[Extracted page text data]
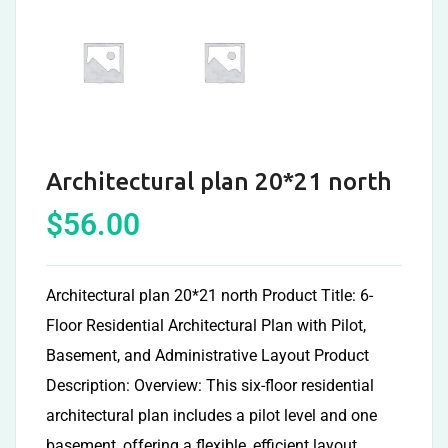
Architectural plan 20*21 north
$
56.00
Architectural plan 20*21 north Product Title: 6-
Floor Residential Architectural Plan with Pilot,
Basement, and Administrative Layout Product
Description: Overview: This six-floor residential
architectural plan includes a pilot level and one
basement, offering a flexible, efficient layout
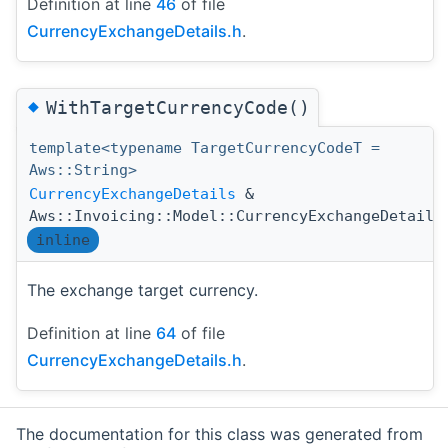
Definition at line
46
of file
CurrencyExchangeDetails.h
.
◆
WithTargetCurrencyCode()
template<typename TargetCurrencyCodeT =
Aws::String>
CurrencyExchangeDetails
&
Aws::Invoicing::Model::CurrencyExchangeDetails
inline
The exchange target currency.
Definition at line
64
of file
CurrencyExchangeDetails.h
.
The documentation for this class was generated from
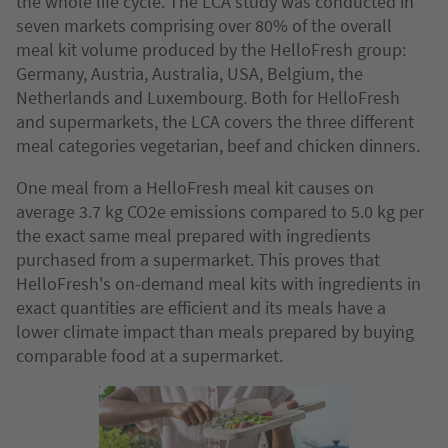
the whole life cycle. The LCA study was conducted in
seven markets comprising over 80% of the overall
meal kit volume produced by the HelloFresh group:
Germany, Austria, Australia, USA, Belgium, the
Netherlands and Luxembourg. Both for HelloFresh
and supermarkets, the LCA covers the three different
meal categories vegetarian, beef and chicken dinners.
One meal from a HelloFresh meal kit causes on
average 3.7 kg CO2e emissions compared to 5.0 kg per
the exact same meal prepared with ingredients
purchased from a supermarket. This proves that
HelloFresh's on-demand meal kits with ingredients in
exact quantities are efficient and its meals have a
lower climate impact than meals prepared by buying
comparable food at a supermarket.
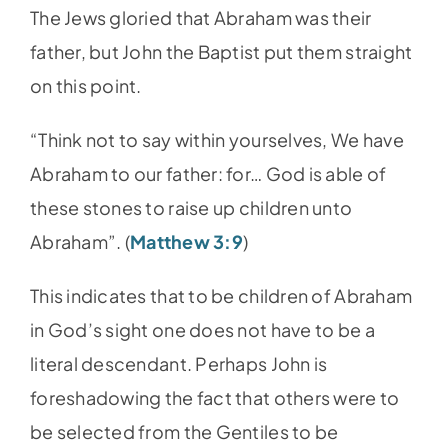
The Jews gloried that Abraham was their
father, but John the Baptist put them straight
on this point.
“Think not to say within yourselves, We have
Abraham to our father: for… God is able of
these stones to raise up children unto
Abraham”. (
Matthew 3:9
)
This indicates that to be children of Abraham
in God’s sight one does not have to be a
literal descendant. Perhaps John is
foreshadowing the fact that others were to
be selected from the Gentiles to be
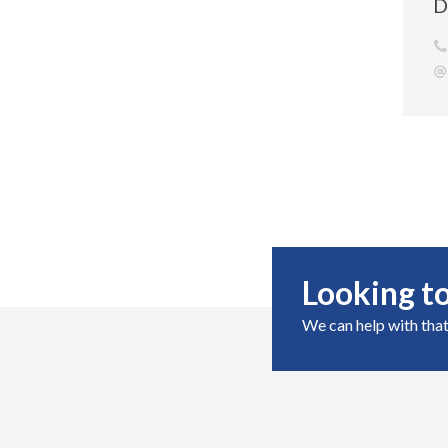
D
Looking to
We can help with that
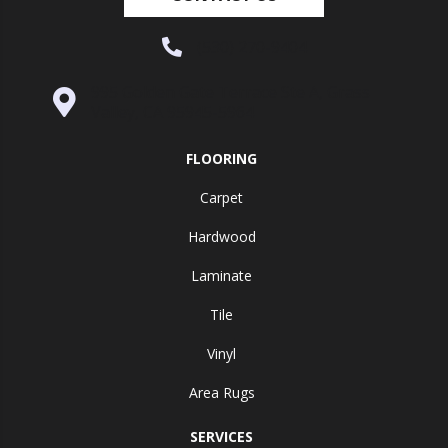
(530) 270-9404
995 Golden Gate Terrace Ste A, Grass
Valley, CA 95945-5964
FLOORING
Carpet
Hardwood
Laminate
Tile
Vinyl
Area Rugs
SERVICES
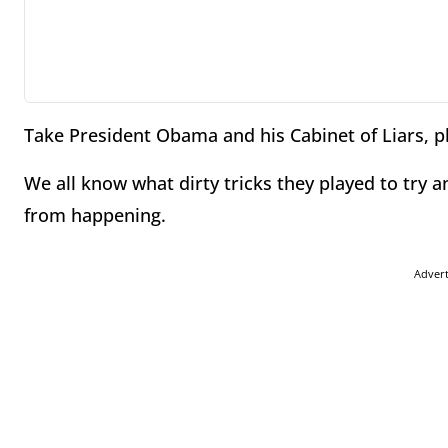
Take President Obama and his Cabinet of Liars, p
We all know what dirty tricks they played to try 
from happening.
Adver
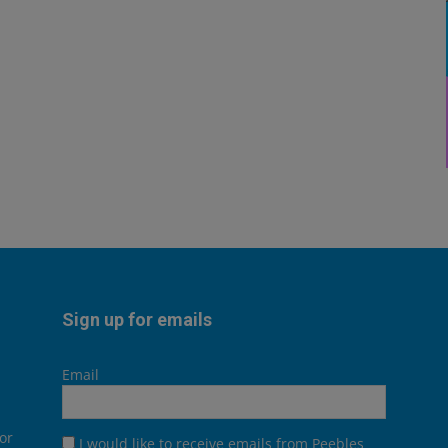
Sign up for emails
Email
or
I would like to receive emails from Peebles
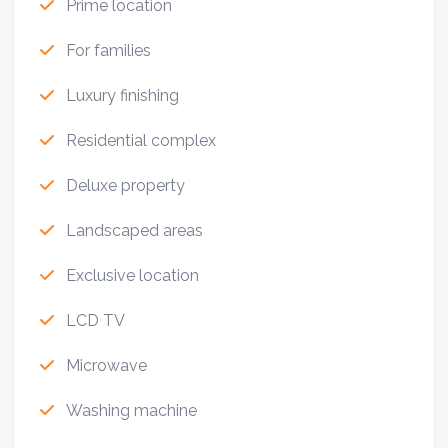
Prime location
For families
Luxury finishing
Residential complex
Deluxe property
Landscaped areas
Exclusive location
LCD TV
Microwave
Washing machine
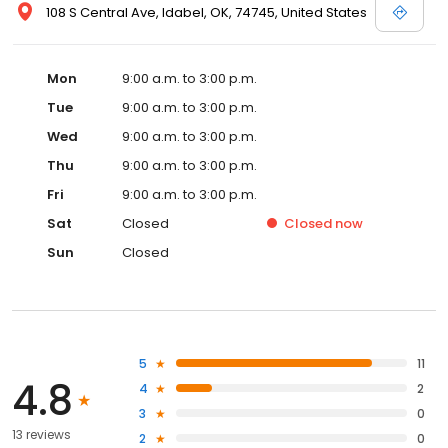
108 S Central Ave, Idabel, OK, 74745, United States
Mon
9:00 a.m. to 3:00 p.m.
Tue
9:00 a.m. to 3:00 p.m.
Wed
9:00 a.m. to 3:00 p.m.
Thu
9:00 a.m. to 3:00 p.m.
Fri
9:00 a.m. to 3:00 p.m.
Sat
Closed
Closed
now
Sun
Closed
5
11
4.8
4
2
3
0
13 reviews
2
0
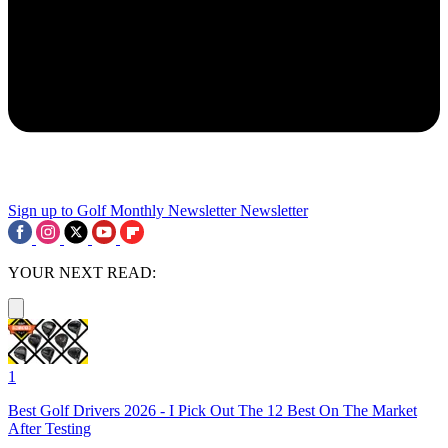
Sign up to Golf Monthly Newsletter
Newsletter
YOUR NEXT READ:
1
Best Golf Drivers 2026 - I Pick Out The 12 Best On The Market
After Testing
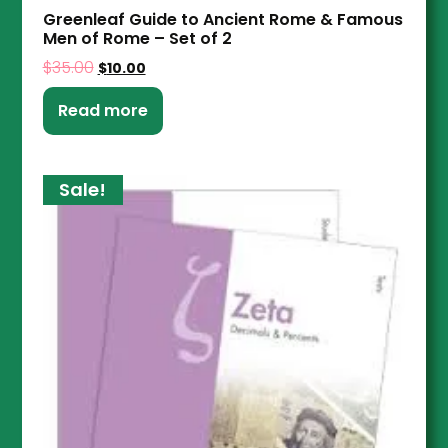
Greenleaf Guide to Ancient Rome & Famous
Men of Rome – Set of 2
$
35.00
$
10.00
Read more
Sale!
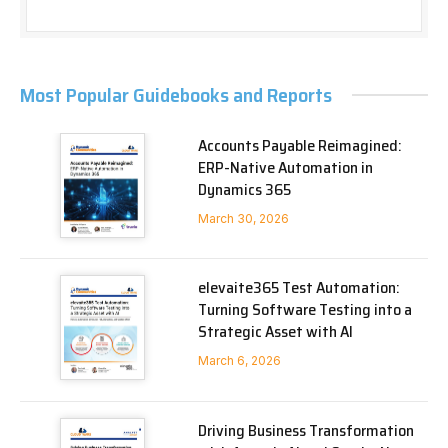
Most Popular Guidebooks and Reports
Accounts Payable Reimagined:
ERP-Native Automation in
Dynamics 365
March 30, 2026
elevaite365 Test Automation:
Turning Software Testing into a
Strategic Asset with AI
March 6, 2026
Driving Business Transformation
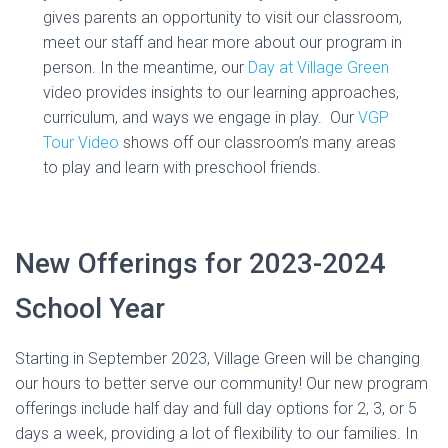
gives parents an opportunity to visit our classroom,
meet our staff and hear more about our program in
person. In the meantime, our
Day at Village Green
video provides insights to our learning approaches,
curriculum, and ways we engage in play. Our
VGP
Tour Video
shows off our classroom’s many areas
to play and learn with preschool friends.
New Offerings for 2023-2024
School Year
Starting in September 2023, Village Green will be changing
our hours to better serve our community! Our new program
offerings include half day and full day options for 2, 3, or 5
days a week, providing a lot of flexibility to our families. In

=== DESCRIPTION OF THE TASK ===
From the entries above, return each line with the word "that" in it.

=== ANSWER SPACE ===
purchased from a supermarket. This proves that
The Jews gloried that Abraham was their
This indicates that to be children of Abraham
foreshadowing the fact that others were to
We can help with that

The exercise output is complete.